Santa Anita’s recent meet from Dec. 26 to June 23 roiled with a 23-day suspension of racing in March and drew uncommon attention from figures in government such as Sen. Dianne Feinstein (D-Calif.) and California Gov. Gavin Newsom (D). The track announced an array of reforms in March, including one involving the use of the drug Lasix, a diuretic given to horses on race days to prevent pulmonary bleeding, and it eventually saw a five-member panel of independent veterinarians and stewards charged with evaluating the racing preparedness of horses. The state legislature this week passed a bill to empower the racing board to immediately suspend a track’s racing license to protect horses and riders, which Newsom signed into law Wednesday.

“Business as usual has resulted in too many horse deaths,” he said in a news release.

One horse died in late December, 10 in January, eight in February, four in March, three in May and four in June as officials and experts scrambled to determine the cause. Amid renewed speculation about the use of drugs and whips, experts such as decorated 83-year-old trainer D. Wayne Lukas joined others in citing the track surface, perhaps altered after California’s relentlessly rainy winter.

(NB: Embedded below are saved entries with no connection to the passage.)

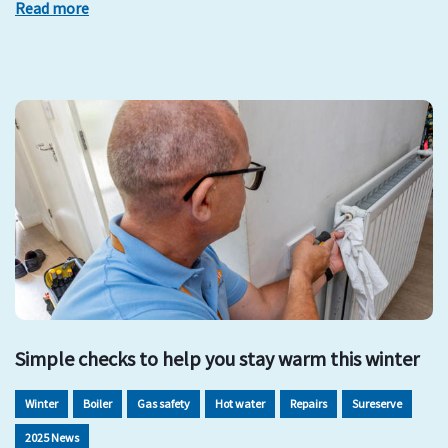
Read more
Simple checks to help you stay warm this winter
Winter
Boiler
Gas safety
Hot water
Repairs
Sureserve
2025 News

Equine officials all over the country descended upon Santa Anita during the rash of horse deaths to evaluate the health of the animals training there and the track’s surface. One executive called the issues “multi-factorial,” but soil experts did not discover anything unusual.

Santa Anita went six weeks without a fatality before mid-May, but seven more horses have died since then.

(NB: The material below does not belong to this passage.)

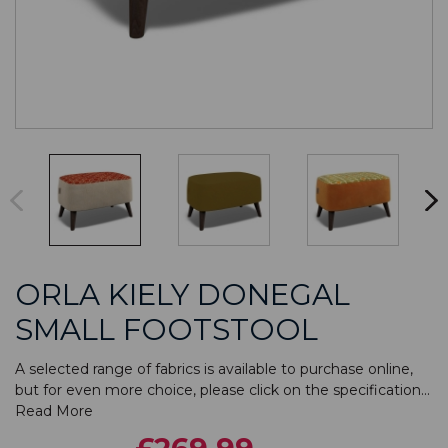
ORLA KIELY DONEGAL
SMALL FOOTSTOOL
A selected range of fabrics is available to purchase online,
but for even more choice, please click on the specification...
Read More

Hall of Famer Jerry Hollendorfer was banned Monday from the track and all others owned by the Stronach Group, which owns Santa Anita and other major tracks such as Pimlico and Laurel in Maryland and Gulfstream near Miami, after a fourth horse in his stable died.

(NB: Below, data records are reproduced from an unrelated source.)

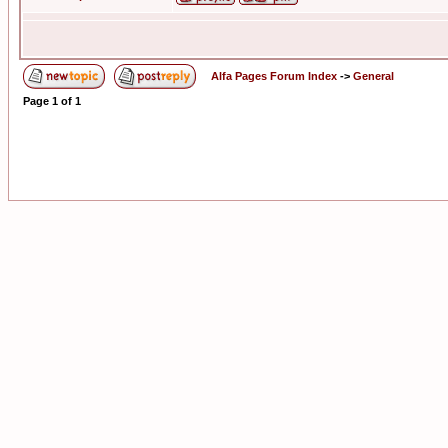
Alfa Pages Forum Index
->
General
Page
1
of
1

In its wake and ahead of Thursday’s meeting, speculation centered on whether the event might move to Louisville and to Churchill Downs, also a nine-time host of the Breeders’ Cup. Both Kentucky-based Power Five college football teams, Kentucky and Louisville, have an off Saturday scheduled for Nov. 2. According to the Equine Injury Database, Churchill Downs suffered 2.73 horse deaths per thousand starts in 2018, compared with 2.04 at Santa Anita that year and 1.68 nationally.

“Who could possibly have thought that it was a good idea to move the Breeders’ Cup from a track that is trying to stop the carnage to one with an even more shameful record of fatalities? The Breeders’ Cup board made the right decision,” PETA Senior Vice President Kathy Guillermo said in a statement. “Now it should disallow trainers with multiple medication violations from all races.”

The Breeders’ Cup’s 14-member board includes nine Kentuckians, one of whom, Antony Beck, runs Lexington’s famed Gainesway Farm some 30 years after his father, the late South African mining magnate Graham Beck, purchased the farm from John R. Gaines, the late pet-food heir and racing titan credited with hatching the concept of the Breeders’ Cup in the early 1980s. Another director is Mike Rogers, who recuses from votes related to the Stronach Group.

As the 2019 Breeders’ Cup takes on this added microscope, a review of news accounts of the previous 35 Breeders’ Cups shows a celebrated history with episodic tragedy. Across the 322 Breeders’ Cup races since the inaugural event in 1984, 10 horses have suffered injuries that led to euthanizing, an 11th when considering Exogenous, who fell on the way to the track in 2001 and died six days later. In the death most widely agonized, champion filly Go For Wand crumpled to the dirt in the Distaff at Belmont Park in 1990, horrifying witnesses on a day that cost three contestants all told. Of the Breeders’ Cup deaths, only one, filly Secret Compass in 2013, occurred at Santa Anita.